Each time the model is wrong, it adjusts the weight matrices slightly using backpropagation. The training process:

1. Forward pass: Text → tokens → embeddings → 30+ layers → logits
2. Loss: Softmax cross-entropy between predicted and true next token
3. Backward pass: Compute gradients for all layers
4. Update: Use optimizer (e.g., AdamW) to adjust:
• Transformer weight matrices (attention, MLP)
• Embedding table entries
• Positional encodings (if learned)
5. Repeat billions of times across massive datasets

Over billions of examples, the weights converge to values that predict well.

Key insight: The model doesn't learn rules like "adjectives come before nouns." It learns patterns in the weight matrices. These matrices encode everything: grammar, facts, reasoning patterns. All through repeated adjustments from training examples.

Why Multiple Layers?

LLMs don't do just one transformation. They do this hundreds of times, organized into layers. Each layer contains both attention and feedforward networks.

Layer 1
Attention: Local patterns. Feedforward: Basic features (punctuation, common sequences)
Layer 10
Attention: Broader context. Feedforward: Syntax (sentence structure, grammar)
Layer 20
Attention: Long-range dependencies. Feedforward: Semantics (meaning, relationships)
Layer 30+
Attention: Abstract concepts. Feedforward: Reasoning (logic, inference, facts)

In early layers, attention looks at nearby tokens and feedforward learns simple patterns. In later layers, attention looks across the entire sequence and feedforward learns complex reasoning. Each layer builds on the previous one, gradually extracting more sophisticated understanding from the raw tokens.

How many parameters does an LLM have?
Each number in a weight matrix is a parameter. A model with 7 billion parameters has 7 billion numbers spread across all its weight matrices. Larger models (70B, 405B parameters) have more capacity to learn complex patterns. Training adjusts all these parameters simultaneously to minimize prediction errors.

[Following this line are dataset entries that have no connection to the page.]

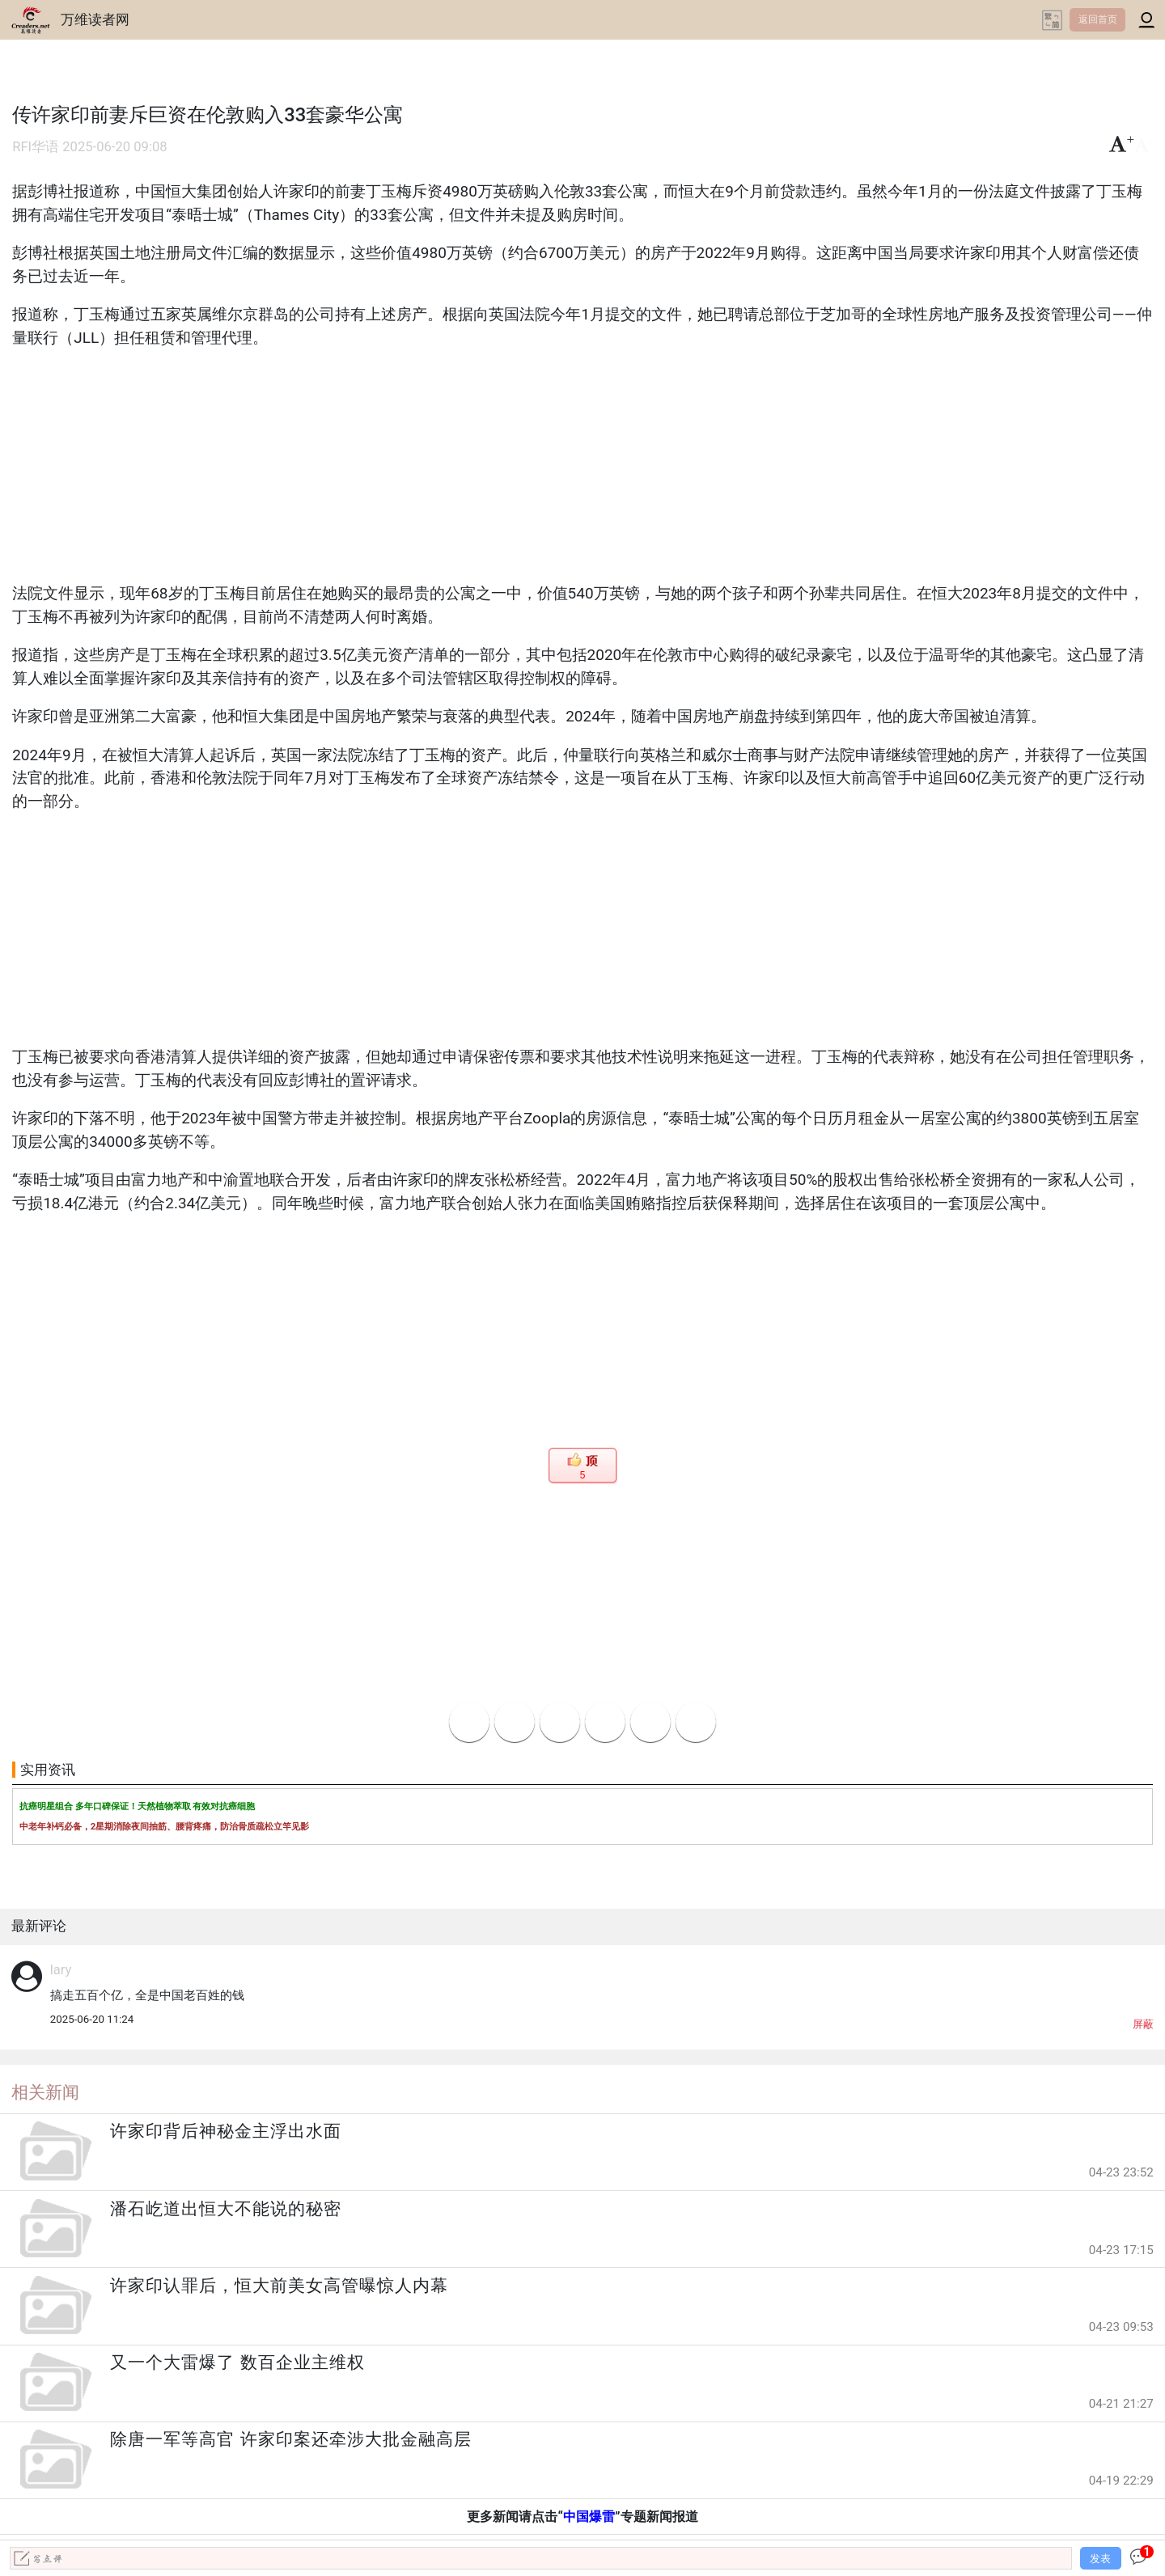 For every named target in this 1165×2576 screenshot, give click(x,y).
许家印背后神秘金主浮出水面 (225, 2131)
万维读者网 (95, 19)
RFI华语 (35, 146)
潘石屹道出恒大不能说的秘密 (225, 2209)
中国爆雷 (589, 2516)
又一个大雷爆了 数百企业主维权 (237, 2362)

Putting It All Together: The Complete Transformer Pipeline

Here's the complete pipeline:

1. Text → Tokens: "Hello world" → [15339, 2684]
2. Tokens → Embeddings: [15339, 2684] → [[0.24, -0.51, ...], [0.12, 0.83, ...]]
3. Embeddings → Layers: Process through 30+ transformer layers
Each layer contains:
• Attention: Which tokens to focus on (Q, K, V dot products)
• Feedforward: What patterns to learn (matrix multiplications)
4. Layers → Prediction: Output probabilities for next token

Attention and feedforward networks power step 3. They work together, repeatedly, to transform the embeddings. Attention finds patterns (relationships between tokens), feedforward learns what those patterns mean. This repeats 30+ times, building deeper understanding with each layer.

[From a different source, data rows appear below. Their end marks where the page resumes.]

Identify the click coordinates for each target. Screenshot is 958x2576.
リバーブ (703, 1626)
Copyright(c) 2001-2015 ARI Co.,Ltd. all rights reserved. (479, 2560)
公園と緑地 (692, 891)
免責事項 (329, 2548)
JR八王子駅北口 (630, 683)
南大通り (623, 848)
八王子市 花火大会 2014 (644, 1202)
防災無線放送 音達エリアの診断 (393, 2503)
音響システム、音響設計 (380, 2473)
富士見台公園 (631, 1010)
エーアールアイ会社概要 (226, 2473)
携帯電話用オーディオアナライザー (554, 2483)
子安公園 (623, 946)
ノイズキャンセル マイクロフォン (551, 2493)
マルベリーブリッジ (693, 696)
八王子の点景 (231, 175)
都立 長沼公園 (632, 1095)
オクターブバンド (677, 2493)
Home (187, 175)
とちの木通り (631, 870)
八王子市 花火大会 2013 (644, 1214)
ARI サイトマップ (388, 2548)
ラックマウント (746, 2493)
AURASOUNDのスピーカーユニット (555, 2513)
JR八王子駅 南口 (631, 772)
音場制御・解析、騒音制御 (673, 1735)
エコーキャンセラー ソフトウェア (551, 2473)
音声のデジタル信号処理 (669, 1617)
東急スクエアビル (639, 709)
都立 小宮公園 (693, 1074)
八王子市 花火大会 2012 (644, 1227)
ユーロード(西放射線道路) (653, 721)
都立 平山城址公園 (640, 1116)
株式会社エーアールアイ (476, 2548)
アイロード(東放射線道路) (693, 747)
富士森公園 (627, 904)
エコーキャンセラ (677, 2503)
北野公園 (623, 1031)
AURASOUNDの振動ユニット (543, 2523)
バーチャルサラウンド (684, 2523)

The weights in both attention and feedforward are learned. That's what "training" means: adjusting billions of numbers until the model predicts well on billions of examples.

Summary: Learning happens through two mechanisms working together in every layer: Attention finds what's relevant (which tokens to focus on), and feedforward networks learn what those patterns mean (matrix multiplications). The model adjusts billions of weight matrices to make better predictions. Over billions of training examples, these weights encode everything the model knows about language.

The Big Picture: Everything Connected

You now understand the full transformer architecture:

  • Tokenization: Text becomes numbers (token IDs)
  • Embeddings: Token IDs become vectors (learned representations)
  • Attention: Tokens look at each other to find relevant context (Q, K, V dot products)
  • Feedforward: Matrix multiplications learn what those relationships mean
  • Layers: These two mechanisms repeat 30+ times, each layer building deeper understanding

Every word you feed to an LLM goes through this journey. Attention figures out what matters. Feedforward networks learn what it means. Repeat 30+ times. The magic is in the learned weight matrices and attention patterns, built from billions of training examples.